Brian Mihalik

No. 72, 68
- Position: Offensive tackle

Personal information
- Born: August 21, 1992 (age 33) Avon Lake, Ohio, U.S.
- Listed height: 6 ft 9 in (2.06 m)
- Listed weight: 315 lb (143 kg)

Career information
- High school: Avon Lake
- College: Boston College
- NFL draft: 2015: 7th round, 237th overall pick

Career history
- Philadelphia Eagles (2015)*; Pittsburgh Steelers (2016)*; Detroit Lions (2016)*; Pittsburgh Steelers (2016)*; Detroit Lions (2017); New York Giants (2018);
- * Offseason and/or practice squad member only

Career NFL statistics
- Games played: 20
- Games started: 2
- Stats at Pro Football Reference

= Brian Mihalik =

American football player (born 1992)

Brian Jeffrey Mihalik (born August 21, 1992) is an American former professional football player who was an offensive tackle in the National Football League (NFL). He played college football for the Boston College Eagles and was selected in the seventh round of the 2015 NFL draft by the Philadelphia Eagles.

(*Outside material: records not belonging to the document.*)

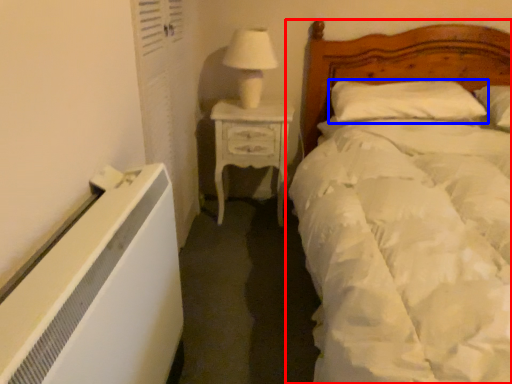 Question: Which object is closer to the camera taking this photo, bed (highlighted by a red box) or pillow (highlighted by a blue box)?

Choices:
 (A) bed
 (B) pillow

Answer: (A) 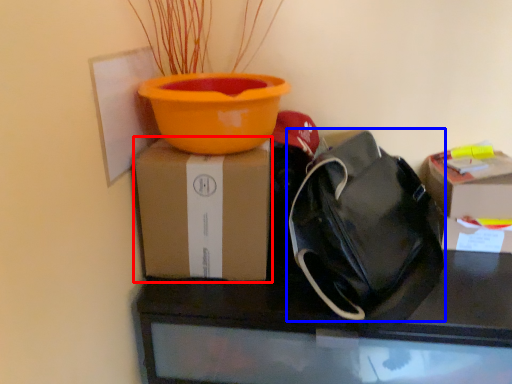 Question: Which object appears closest to the camera in this image, box (highlighted by a red box) or handbag (highlighted by a blue box)?

Choices:
 (A) box
 (B) handbag

Answer: (B) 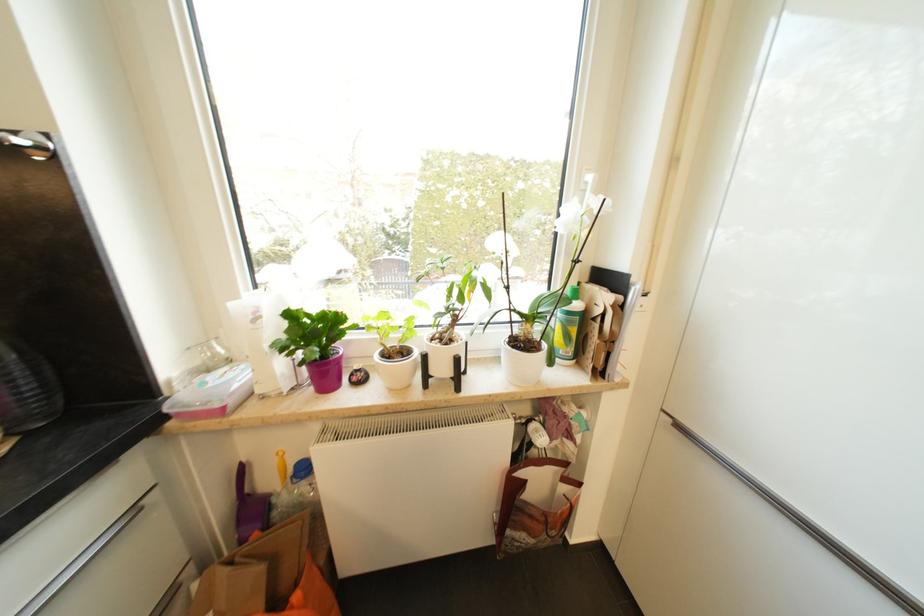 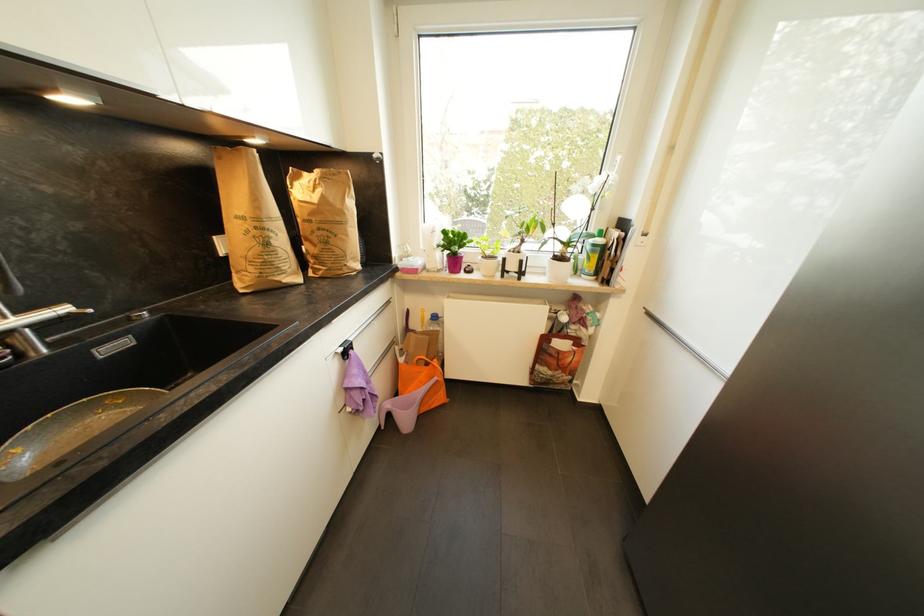 In the second image, find the point that corresponds to pixel 574 315 in the first image.

(599, 246) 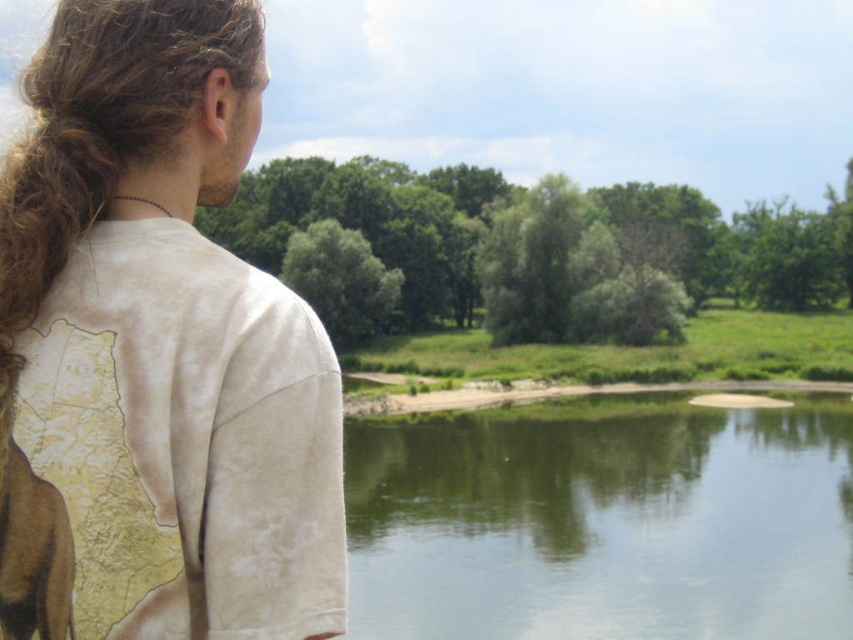 The height and width of the screenshot is (640, 853). Identify the location of white cotton shirt at left. (155, 352).

Which is above, white cotton shirt at left or green smooth water at center?

white cotton shirt at left

Is point (26, 202) more distant than point (347, 632)?

Yes, point (26, 202) is farther from viewer.

In order to click on white cotton shirt at left in this screenshot , I will do `click(155, 352)`. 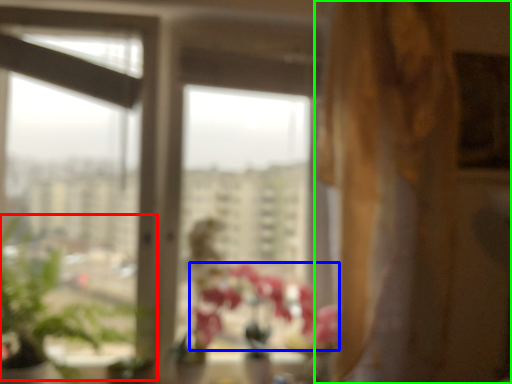 Question: Considering the real-world distances, which object is closest to plant (highlighted by a red box)? flower (highlighted by a blue box) or curtain (highlighted by a green box).

Choices:
 (A) flower
 (B) curtain

Answer: (A) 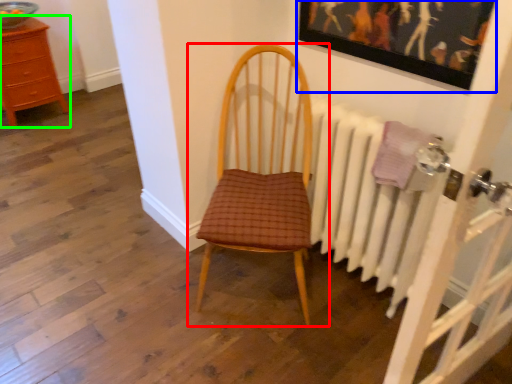 Question: Considering the real-world distances, which object is farthest from chair (highlighted by a red box)? picture frame (highlighted by a blue box) or chest of drawers (highlighted by a green box)?

Choices:
 (A) picture frame
 (B) chest of drawers

Answer: (B) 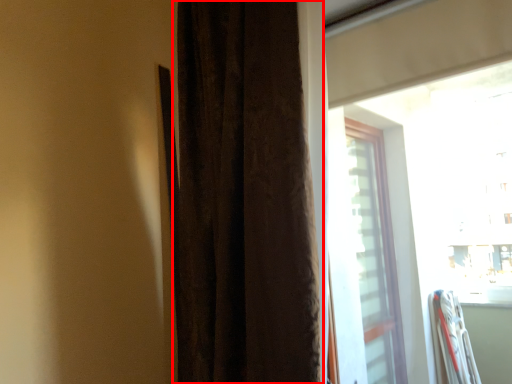 Question: Considering the relative positions of curtain (annotated by the red box) and window in the image provided, where is curtain (annotated by the red box) located with respect to the staircase?

Choices:
 (A) left
 (B) right

Answer: (A) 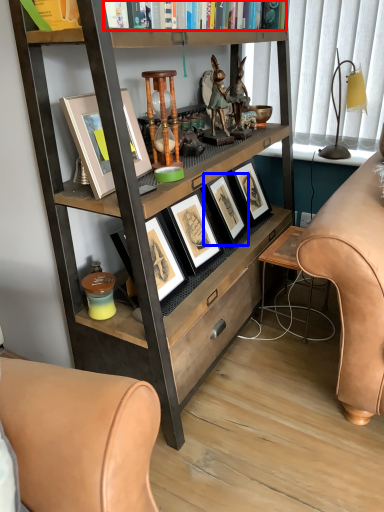 Question: Which of the following is the closest to the observer, book (highlighted by a red box) or picture frame (highlighted by a blue box)?

Choices:
 (A) book
 (B) picture frame

Answer: (A) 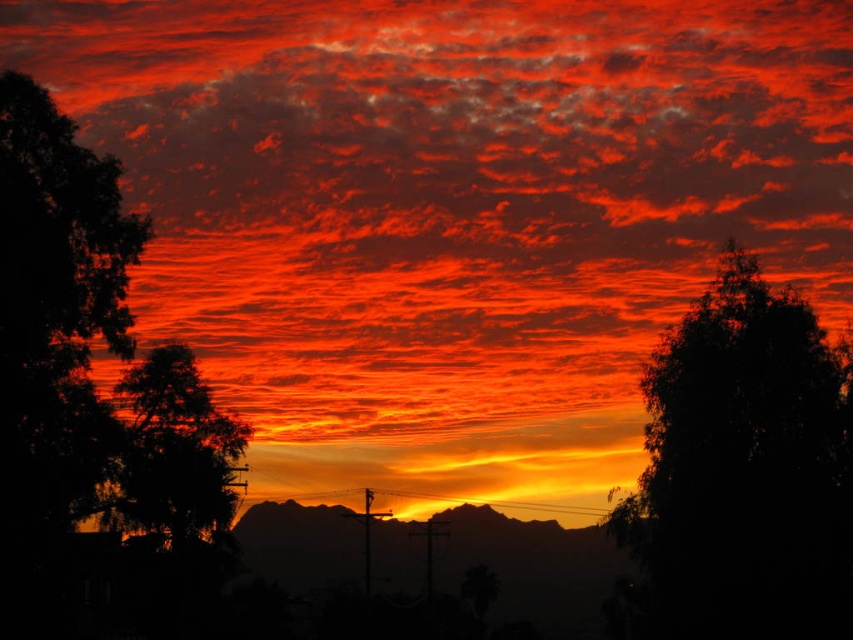 You are an astronomer analyzing the sunset scene. You notice a point at coordinates (744,470). What object is located at that point?

The silky dark green tree at upper right is located at point (744,470).

You are an artist trying to paint this sunset scene. You want to ensure that the silky dark green tree at upper right and the silhouette tree at left are positioned correctly according to their depth. Which tree should you paint first to create the illusion of depth?

You should paint the silhouette tree at left first because the silky dark green tree at upper right is in front of it, so it needs to be painted on top to show proper depth.

You are a photographer trying to capture the sunset. You want to position your camera so that the silky dark green tree at upper right is centered in the frame. What coordinate should you aim for?

You should aim for the coordinate point at (744,470) to center the silky dark green tree at upper right in your frame.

Mihalik was also a member of the Pittsburgh Steelers, Detroit Lions and New York Giants of the National Football League (NFL).

==College career==
In his freshman season at Boston College in 2011, Mihalik had six tackles and two pass breakups, playing the last nine games of the season. He played nine games as a sophomore in 2012, registering 22 tackles, 3.5 tackles for loss, and a sack. As a junior in 2013, he recorded 22 tackles, including six for loss and two sacks. In his 2014 senior season, Mihalik tallied 27 tackles, including 4.5 tackles for a loss, and 3.5 sacks.

==Professional career==
===Pre-draft===
Mihalik was projected to go undrafted during the 2015 NFL draft by some analysts. Although he had amazing size and length, many were hampered by his athletic ability, strength, and awareness.

Pre-draft measurables
| Height | Weight | 40-yard dash | 10-yard split | 20-yard split | 20-yard shuttle | Three-cone drill | Vertical jump | Broad jump | Bench press |
| 6 ft 8+7⁄8 in (2.05 m) | 302 lb (137 kg) | 4.89 s | 1.70 s | 2.76 s | 4.37 s | 7.23 s | 35+1⁄2 in (0.90 m) | 10 ft 2 in (3.10 m) | 23 reps |
All values from Boston College's Pro Day

===Philadelphia Eagles===
Mihalik was selected by the Philadelphia Eagles in the seventh round of the 2015 NFL draft with the 237th overall pick. Mihalik was signed to the practice squad after failing to make the 53-man roster, but was released on September 16.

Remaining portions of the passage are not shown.